Did you know men over the age of 50 are twice as likely as women to die from melanoma, the most deadly form of skin cancer? (The Skin Cancer Foundation) In 2016 alone, approximately 6,750 men died of melanoma compared to 3,380 women. (The Skin Cancer Foundation) Why the huge gap? How are men approaching sun care differently than women? As The Skin Cancer Foundation once asked: is it a matter of men’s biology or is it their behavior? Or both?
Lifestyle Joshua Zeicher, assistant professor of dermatology at Mount Sinai Medical Center, points to an issue with incorporating sun care into men’s daily lifestyle. “Men just aren’t incorporating sun protection into their lives.” (The Skin Cancer Foundation) Ellen Marmur, an associate clinical professor of dermatology, genetics, and genomic research at the Icahn School of Medicine at Mount Sinai echoes Zeicher’s point. "The majority of men don't apply sunscreen at all. They're accumulating sunburns and suntans, which raise their risk of skin cancers many, many times." (Allure) This point that men do not apply sunscreen as much as women is not simply a suspicion— the evidence is in the numbers, too! The Skin Cancer Foundation noted “just 51 percent of men in the U.S. reported using sunscreen in the previous 12 months.”
Knowledge Another factor in the spike in men’s mortality from skin cancer may be a simple lack of knowledge on the subject. A skin cancer survey conducted by The Skin Cancer Foundation found that 70 percent of men did not know the warning signs of skin cancer.

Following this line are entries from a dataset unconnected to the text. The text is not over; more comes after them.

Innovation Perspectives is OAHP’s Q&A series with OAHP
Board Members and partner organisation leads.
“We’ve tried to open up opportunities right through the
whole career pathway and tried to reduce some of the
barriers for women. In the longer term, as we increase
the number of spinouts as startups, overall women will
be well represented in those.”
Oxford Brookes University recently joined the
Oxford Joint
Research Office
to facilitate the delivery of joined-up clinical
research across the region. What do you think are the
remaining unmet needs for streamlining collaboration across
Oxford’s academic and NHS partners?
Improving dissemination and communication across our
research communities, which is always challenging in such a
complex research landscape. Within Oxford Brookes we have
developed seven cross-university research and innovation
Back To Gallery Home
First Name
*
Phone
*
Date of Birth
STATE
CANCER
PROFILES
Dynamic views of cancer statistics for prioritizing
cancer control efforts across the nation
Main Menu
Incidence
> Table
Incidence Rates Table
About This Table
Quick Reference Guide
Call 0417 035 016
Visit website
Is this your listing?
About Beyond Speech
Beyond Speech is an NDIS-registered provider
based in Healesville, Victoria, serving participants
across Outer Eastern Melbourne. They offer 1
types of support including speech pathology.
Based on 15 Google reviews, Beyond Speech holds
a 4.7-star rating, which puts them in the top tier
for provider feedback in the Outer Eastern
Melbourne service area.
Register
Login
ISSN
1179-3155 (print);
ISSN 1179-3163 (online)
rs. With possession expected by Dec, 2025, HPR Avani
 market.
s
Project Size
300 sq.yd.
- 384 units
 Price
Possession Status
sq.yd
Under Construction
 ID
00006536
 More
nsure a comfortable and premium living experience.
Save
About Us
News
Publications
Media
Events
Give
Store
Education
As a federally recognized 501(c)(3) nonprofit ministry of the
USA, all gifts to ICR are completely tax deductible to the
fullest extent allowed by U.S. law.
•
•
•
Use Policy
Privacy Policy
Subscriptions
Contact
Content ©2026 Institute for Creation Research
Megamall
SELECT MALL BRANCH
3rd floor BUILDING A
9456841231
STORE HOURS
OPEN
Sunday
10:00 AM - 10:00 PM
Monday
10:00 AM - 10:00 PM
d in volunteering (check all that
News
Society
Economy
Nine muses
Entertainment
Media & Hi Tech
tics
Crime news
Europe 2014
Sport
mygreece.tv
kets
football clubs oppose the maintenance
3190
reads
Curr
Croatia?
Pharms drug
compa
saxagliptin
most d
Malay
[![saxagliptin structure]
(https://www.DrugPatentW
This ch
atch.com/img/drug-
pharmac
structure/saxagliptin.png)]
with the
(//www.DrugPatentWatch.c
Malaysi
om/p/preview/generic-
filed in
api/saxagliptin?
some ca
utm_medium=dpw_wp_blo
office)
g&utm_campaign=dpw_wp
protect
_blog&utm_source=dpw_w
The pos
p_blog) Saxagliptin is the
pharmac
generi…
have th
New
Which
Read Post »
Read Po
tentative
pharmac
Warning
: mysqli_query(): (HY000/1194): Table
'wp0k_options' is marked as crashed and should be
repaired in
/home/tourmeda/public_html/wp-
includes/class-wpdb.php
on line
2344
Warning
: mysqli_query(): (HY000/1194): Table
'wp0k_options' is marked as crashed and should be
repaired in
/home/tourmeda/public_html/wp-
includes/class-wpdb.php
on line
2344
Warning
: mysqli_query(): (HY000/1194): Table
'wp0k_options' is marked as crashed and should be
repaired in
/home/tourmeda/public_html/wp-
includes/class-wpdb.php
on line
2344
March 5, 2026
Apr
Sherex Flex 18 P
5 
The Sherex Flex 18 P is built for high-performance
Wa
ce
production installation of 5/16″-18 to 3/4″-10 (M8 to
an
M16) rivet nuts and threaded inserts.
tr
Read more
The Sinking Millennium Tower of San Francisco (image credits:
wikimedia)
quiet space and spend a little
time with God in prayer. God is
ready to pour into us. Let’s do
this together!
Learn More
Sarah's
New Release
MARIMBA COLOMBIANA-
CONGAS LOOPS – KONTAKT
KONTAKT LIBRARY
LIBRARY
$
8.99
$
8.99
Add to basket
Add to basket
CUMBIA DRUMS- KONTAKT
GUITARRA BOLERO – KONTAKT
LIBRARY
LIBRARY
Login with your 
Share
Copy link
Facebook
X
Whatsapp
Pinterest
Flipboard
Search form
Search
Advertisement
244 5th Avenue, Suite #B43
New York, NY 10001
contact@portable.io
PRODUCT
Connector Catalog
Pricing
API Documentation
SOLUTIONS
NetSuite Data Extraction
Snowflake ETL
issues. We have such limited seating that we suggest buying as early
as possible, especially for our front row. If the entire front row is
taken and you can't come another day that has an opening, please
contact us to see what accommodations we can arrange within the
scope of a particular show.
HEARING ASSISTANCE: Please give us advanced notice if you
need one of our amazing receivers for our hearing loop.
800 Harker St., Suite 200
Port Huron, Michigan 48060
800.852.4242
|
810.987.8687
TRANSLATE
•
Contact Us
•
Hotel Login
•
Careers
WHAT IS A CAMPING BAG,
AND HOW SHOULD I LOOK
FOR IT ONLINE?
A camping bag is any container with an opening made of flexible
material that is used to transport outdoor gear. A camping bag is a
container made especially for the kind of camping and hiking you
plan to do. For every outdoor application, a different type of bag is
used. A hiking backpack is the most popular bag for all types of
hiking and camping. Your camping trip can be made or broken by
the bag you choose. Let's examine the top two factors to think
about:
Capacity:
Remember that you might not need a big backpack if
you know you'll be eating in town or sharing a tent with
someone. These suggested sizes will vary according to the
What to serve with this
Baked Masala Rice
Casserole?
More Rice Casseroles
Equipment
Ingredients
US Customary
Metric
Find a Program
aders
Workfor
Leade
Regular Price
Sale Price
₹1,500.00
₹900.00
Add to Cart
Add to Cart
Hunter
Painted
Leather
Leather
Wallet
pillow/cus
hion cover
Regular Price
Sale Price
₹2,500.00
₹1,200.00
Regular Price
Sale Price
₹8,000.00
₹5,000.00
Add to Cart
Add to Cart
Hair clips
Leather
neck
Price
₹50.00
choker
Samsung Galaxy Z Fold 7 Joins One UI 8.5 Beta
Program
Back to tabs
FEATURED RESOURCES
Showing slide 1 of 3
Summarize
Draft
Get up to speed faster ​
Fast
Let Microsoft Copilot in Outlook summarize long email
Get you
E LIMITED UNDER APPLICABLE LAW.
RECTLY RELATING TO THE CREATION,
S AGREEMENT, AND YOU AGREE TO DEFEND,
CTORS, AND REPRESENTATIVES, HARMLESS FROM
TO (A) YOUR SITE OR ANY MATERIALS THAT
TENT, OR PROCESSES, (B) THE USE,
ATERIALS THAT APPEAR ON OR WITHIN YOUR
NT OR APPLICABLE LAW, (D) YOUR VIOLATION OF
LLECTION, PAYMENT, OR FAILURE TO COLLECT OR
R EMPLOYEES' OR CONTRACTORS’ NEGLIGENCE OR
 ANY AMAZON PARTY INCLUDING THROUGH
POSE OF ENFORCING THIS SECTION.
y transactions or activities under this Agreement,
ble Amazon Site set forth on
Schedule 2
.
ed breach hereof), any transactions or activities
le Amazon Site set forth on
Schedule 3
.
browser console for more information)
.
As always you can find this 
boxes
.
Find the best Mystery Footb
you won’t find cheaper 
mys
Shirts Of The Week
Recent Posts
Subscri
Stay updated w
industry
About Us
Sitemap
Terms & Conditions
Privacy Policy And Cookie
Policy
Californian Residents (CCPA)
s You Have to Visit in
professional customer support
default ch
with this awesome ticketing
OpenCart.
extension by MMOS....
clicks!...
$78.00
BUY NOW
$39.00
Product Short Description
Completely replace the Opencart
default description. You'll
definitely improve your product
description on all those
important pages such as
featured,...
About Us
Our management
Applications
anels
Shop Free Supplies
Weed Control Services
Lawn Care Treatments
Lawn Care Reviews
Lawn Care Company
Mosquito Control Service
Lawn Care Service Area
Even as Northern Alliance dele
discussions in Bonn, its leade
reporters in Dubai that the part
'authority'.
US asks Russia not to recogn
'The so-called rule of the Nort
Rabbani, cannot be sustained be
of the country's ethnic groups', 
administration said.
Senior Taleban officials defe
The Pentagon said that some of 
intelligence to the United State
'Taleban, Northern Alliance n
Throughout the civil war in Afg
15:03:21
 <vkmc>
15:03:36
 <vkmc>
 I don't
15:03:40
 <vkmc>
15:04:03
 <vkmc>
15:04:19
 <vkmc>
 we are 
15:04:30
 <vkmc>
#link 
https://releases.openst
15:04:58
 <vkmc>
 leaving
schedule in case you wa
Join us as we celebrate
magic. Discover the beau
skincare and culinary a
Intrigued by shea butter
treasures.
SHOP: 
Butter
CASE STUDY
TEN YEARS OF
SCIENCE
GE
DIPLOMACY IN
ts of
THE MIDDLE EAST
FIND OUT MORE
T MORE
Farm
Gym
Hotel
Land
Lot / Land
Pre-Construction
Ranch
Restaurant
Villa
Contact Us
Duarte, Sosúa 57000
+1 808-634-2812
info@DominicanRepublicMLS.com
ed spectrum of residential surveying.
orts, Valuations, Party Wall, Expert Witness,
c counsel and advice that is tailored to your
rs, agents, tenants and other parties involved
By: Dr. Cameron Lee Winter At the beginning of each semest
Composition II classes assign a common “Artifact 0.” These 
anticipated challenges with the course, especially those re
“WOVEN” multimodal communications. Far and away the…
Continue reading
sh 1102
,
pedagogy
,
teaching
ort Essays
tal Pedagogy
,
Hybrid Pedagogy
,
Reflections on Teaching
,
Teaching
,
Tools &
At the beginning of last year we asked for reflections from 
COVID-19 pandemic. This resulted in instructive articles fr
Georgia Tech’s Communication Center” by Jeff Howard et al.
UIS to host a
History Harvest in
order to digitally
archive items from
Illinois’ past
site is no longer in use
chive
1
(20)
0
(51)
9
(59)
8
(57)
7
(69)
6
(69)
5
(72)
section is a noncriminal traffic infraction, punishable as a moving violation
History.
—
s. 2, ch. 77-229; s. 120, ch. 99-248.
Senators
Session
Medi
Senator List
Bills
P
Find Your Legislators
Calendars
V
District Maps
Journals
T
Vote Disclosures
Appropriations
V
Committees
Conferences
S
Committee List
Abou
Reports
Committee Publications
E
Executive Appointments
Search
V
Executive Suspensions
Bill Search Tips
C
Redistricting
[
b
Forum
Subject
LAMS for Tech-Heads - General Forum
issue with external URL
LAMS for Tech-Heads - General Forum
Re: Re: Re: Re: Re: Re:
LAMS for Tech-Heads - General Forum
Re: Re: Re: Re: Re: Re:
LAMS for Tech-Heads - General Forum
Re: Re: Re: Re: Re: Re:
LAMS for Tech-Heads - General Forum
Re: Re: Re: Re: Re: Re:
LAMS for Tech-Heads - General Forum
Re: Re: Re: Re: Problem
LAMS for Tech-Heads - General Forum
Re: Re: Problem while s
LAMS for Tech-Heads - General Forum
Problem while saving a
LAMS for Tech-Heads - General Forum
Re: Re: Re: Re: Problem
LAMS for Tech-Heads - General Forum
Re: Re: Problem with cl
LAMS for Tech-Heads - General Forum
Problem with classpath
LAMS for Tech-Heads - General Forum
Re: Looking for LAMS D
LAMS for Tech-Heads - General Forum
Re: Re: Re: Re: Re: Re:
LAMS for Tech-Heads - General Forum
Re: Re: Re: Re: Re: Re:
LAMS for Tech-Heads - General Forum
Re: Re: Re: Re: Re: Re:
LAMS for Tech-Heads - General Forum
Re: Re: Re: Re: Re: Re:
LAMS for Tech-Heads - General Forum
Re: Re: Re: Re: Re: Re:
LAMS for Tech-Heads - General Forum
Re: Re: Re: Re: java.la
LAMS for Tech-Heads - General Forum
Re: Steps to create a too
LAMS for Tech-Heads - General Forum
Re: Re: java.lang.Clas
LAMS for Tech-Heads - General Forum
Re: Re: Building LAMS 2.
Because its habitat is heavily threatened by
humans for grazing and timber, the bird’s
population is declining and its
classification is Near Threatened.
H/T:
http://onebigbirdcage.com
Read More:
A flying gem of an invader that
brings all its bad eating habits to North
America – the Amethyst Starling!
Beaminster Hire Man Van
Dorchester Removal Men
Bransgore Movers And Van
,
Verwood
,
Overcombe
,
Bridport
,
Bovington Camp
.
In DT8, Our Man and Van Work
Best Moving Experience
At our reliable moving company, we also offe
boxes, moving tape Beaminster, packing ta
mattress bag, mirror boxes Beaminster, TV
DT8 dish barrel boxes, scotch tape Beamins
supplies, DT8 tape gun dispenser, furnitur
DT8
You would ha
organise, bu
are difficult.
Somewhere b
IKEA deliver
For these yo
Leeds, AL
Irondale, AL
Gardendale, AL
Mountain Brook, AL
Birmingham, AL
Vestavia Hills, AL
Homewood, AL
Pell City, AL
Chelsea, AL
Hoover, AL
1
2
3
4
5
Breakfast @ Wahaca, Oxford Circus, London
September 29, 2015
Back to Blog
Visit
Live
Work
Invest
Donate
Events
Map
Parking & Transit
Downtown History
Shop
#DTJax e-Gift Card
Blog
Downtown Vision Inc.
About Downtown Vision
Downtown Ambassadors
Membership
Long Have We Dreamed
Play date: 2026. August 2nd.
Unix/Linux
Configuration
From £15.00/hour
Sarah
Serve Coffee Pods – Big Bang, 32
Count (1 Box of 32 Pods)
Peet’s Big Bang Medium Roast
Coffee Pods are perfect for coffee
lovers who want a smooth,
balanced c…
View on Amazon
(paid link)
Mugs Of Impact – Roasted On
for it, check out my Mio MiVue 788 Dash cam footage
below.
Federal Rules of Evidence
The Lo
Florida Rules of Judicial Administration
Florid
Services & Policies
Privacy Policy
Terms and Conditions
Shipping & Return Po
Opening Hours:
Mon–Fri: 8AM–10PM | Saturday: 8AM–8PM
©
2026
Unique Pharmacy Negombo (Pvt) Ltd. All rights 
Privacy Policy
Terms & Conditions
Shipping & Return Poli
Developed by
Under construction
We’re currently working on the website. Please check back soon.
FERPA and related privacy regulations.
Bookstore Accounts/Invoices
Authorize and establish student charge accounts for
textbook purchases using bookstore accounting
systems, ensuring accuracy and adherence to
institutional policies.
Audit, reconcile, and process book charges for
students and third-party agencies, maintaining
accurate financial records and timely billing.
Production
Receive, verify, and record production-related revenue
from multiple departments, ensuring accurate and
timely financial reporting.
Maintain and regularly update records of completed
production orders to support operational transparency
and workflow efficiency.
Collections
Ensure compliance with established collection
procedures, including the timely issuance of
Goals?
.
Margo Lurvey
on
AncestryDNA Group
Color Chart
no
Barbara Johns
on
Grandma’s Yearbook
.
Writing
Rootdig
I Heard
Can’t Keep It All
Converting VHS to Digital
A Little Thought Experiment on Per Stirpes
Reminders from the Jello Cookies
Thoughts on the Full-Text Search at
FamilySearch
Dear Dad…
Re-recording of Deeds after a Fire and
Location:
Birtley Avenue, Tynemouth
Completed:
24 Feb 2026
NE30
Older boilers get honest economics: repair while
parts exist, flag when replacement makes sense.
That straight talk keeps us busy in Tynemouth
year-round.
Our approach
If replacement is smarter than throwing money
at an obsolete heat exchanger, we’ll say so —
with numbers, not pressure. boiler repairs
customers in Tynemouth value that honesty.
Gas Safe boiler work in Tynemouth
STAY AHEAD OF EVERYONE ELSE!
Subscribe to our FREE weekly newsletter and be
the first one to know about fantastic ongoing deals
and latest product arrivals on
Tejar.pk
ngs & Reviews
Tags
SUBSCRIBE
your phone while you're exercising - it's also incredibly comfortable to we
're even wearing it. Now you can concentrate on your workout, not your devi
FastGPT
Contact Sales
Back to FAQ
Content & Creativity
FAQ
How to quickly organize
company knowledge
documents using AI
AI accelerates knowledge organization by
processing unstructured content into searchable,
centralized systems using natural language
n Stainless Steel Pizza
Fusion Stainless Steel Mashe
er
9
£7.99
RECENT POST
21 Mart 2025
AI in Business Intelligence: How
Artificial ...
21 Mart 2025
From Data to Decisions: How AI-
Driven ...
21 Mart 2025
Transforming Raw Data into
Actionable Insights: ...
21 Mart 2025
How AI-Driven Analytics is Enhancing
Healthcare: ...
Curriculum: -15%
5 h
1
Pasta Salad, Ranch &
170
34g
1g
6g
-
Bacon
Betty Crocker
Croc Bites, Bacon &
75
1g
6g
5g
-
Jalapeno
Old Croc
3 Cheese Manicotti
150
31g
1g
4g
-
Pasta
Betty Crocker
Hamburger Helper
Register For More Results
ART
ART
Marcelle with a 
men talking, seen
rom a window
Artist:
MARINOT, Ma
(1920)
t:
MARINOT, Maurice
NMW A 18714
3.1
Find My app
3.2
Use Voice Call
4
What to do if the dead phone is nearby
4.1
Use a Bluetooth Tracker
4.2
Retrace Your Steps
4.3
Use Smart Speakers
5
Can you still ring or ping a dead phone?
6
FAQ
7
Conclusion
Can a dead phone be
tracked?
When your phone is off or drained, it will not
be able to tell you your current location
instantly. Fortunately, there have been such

Biologically, men may be less likely than women to survive skin cancer. A report from Nature, a scientific journal noted, “Differences in the expression of a particular gene could explain why men with skin cancer tend to have a lower survival rate than women.” The Skin Cancer Foundation dived deep into the topic of biological factors to consider between men and women’s experiences with melanoma, too. Research on factors such as disease progression and tumor biology all showed women to come out on top. A couple of statistics of note: 1. “Women demonstrated a 30 percent overall and melanoma-specific survival advantage.” 2. “Female melanoma patients demonstrated not only a longer delay before relapse but a higher cure rate compared with males, and this was true across individual trials, prognostic parameters, and countries.”
Ultimately, men are in part more prone to skin cancer due to their lack of safe sun protection practices and because of their genetic susceptibility to skin cancer mortality, this should be of particular concern. So, what can we do about it?
Educate They say knowledge is the best weapon, and that definitely rings true for skin cancer prevention too. Equip your loved ones with facts on all things skin cancer and sun care-related so they can navigate life with awareness. As previously mentioned, most men do not know the warning signs of skin cancer —why not show them? The Skin Cancer Foundation and American Academy of Dermatology are two excellent resources to pull from.
Encourage daily sunscreen application Wearing sunscreen daily is an important factor in skin cancer prevention. In general, we find many men typically do not enjoy the act of applying traditional sunscreen. They're usually greasy, messy and sticky with a white cast that alters the natural appearance of skin. The distinct smell and texture can also make the experience of applying sunscreen unpleasant. Enter Brush On Block® SPF 30 Mineral Sunscreen. Our signature is natural, chemical-free mineral powder sunscreen that comes in a convenient self-dispensing brush that's perfect for applying on the go. Our Translucent shade gives an invisible shield of protection that won't tint or alter the skin's natural look. Brush On Block is also easy to apply on the scalp, part lines and thinning hair. Plus, it's sweat and water resistant for up to 80 minutes!
Do skin check-ins The simple act of being familiar with your skin —moles, freckles and all— is important. Conduct regular skin self-exams to detect any abnormal changes or signs of precancer and see a physician if you notice anything unusual. Another best practice, as recommended by The Skin Cancer Foundation, is to schedule yearly skin exams with a physician.